10 July 2008

Sea Blogs: Number Two and Three

#2
A Stowaway is Discovered! Me!
Current mood: A great burden has been lifted!

"Well boys, whatta think we should do with 'im"
"Toss 'im into the drink! Let the seagulls sort this one out."
The others didn't look so sure, but no one else had spoken up. I knew if I stayed quiet my fate might abandon me on the way to the bottom of the salty sea! Yet I could think of no words to plea my case, for only ten minutes earlier i was sleeping peaceful and calm, enclosed in soggy, coarse fishing nets.
"Maybe we ought to see what the captain thinks."
Yes! Ah hah! The captain! Bring him to me you foul-smelling urchins! Let’s hear from a stalwart man of command! Surely he would understand my plight and be able to find appropriate means for me to reciprocate my stay on his ship.

Captain McDonigan was closed up in his quarters, as I would learn many weeks later to be a common affair, but this warranted special attention so he was brought forth. He was a slender fellow and merely 5 feet tall, but carried with him a presence that kept the rowdy fisherman quietly respectful as he paced the deck in front of me, stroking the stubble of his chin.
“Well what need have we of you?”
“Well sir,” I spoke with a hint of arrogant pomp though my situation gave away the better of me. “I can bait the traps or keep them clean, I can cook and I can clean, make the beds and boil the tea. Give me a task, I’ll do it, you’ll see!”
“Our traps are baited,” the Captain bit back. “And O’Leary here keeps our stomachs full, the quarters are spotless and you don’t look like one to patch a hull. What else can you do?”
“I can sing”
“You can sing?”
“And this old accordion below deck will too, tonight, and every one after!”
Captain McDonigan furrowed his brow and thought it over, an odd response no doubt but I was out of ideas and knew naught the first thing about shrimping!
“I suppose we could use a break from some tasks, and the head needs to be cleaned and there’s always fish to be gutted.”
“He stays?” asked the burly one who had discovered me and had stood behind me the duration.
“He stays.”

#3
The Winters Carnival Comes Too Late Again.

If the carnival is no cure for a broken winter heart, at the very least it will shake some warmth into the crew; too many pre-dawns cracking ice from frozen nets while trying to keep all ten digits intact.

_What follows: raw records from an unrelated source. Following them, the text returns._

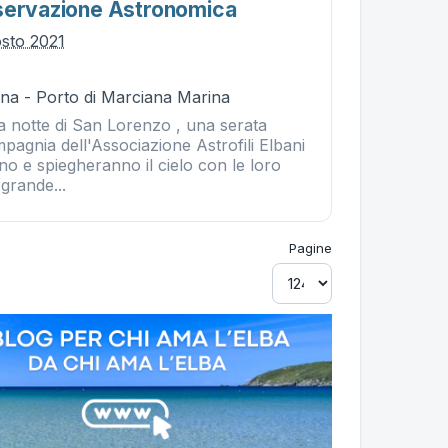
servazione Astronomica
osto 2021
na - Porto di Marciana Marina
a notte di San Lorenzo , una serata
mpagnia dell'Associazione Astrofili Elbani
o e spiegheranno il cielo con le loro
grande...
Pagine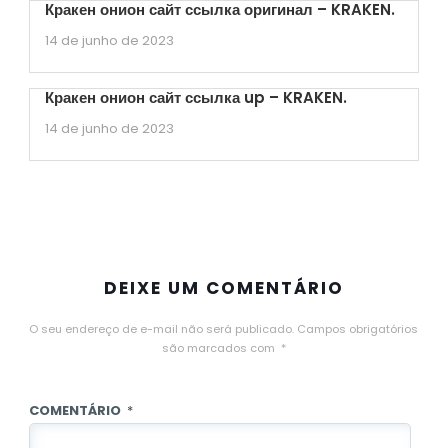
Кракен онион сайт ссылка оригинал – KRAKEN.
14 de junho de 2023
Кракен онион сайт ссылка up – KRAKEN.
14 de junho de 2023
DEIXE UM COMENTÁRIO
O seu endereço de e-mail não será publicado.
Campos obrigatórios
são marcados com
*
COMENTÁRIO
*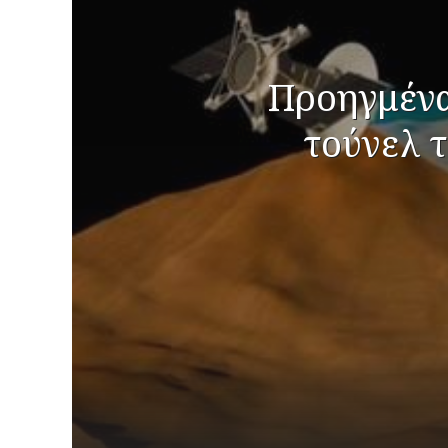
Προηγμένα
τούνελ 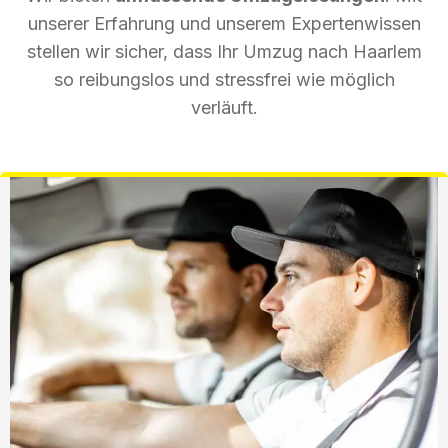
unserer Erfahrung und unserem Expertenwissen
stellen wir sicher, dass Ihr Umzug nach Haarlem
so reibungslos und stressfrei wie möglich
verläuft.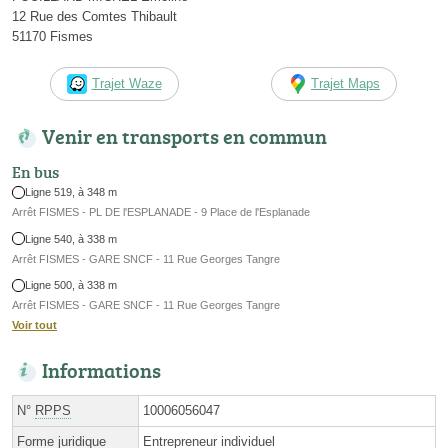
12 Rue des Comtes Thibault
51170 Fismes
Trajet Waze
Trajet Maps
Venir en transports en commun
En bus
Ligne 519, à 348 m
Arrêt FISMES - PL DE l'ESPLANADE - 9 Place de l'Esplanade
Ligne 540, à 338 m
Arrêt FISMES - GARE SNCF - 11 Rue Georges Tangre
Ligne 500, à 338 m
Arrêt FISMES - GARE SNCF - 11 Rue Georges Tangre
Voir tout
Informations
N°
RPPS
10006056047
Forme juridique
Entrepreneur individuel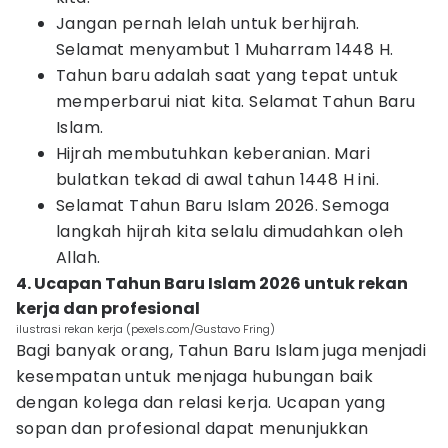
Jangan pernah lelah untuk berhijrah.
Selamat menyambut 1 Muharram 1448 H.
Tahun baru adalah saat yang tepat untuk
memperbarui niat kita. Selamat Tahun Baru
Islam.
Hijrah membutuhkan keberanian. Mari
bulatkan tekad di awal tahun 1448 H ini.
Selamat Tahun Baru Islam 2026. Semoga
langkah hijrah kita selalu dimudahkan oleh
Allah.
4. Ucapan Tahun Baru Islam 2026 untuk rekan
kerja dan profesional
ilustrasi rekan kerja (pexels.com/Gustavo Fring)
Bagi banyak orang, Tahun Baru Islam juga menjadi
kesempatan untuk menjaga hubungan baik
dengan kolega dan relasi kerja. Ucapan yang
sopan dan profesional dapat menunjukkan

They fan out and weld into the crowds like children, I stand back by the entrance with Captain McDonigan, who is smoking the yellowed butt of some cigarette he pulled from his shirt pocket.
“Maybe you should go have your fortune told, those gypsy girls can always cheer you up,” he suggests.
“I don’t much feel like it.” And I walk away.

In an unmarked door where the trails of wires come together I seek respite from the throngs of the deliberately happy and concerned mothers. The room is dry and warm and I shuffle down past unmarked crates and plastic wrapped shelves and pile my bitter bones on the top of an ugly blue trunk. Flittering a now useless gold ring between my fingertips, I stare at the jars behind the plastic drape in front of me. Stillborn sheep and pigs and deformed fetuses. Two-headed boy and an albino girl with blood red eyes reclining in their brine watching me as if waiting for me to speak.
“I tried everything I could,” I pleaded. “I tried what I thought was best. While keeping me safe from harm. It’s hard. It’s very hard and I just don’t have the resources to make it last.”
They returned their silence, doubting my honesty, doubting my emotions, doubting me.
“It’s not that I would sabotage something like that on purpose, I mean, look at me now. You think I enjoy this?”
But they do not budge nor avert their gaze and they know all the horrible things I said when they weren’t around. They won’t be played for fools.
I stand up to leave and can’t keep eye contact with the two of them.
“I’m sorry. I know I fucked it up, everything, but I’m too tired and too beaten to change it now so it will just have to stay in my throat and I’ll just have to learn to live with it, for however long that turns out to be.”
They don’t say anything as I walk away and they don’t forgive me.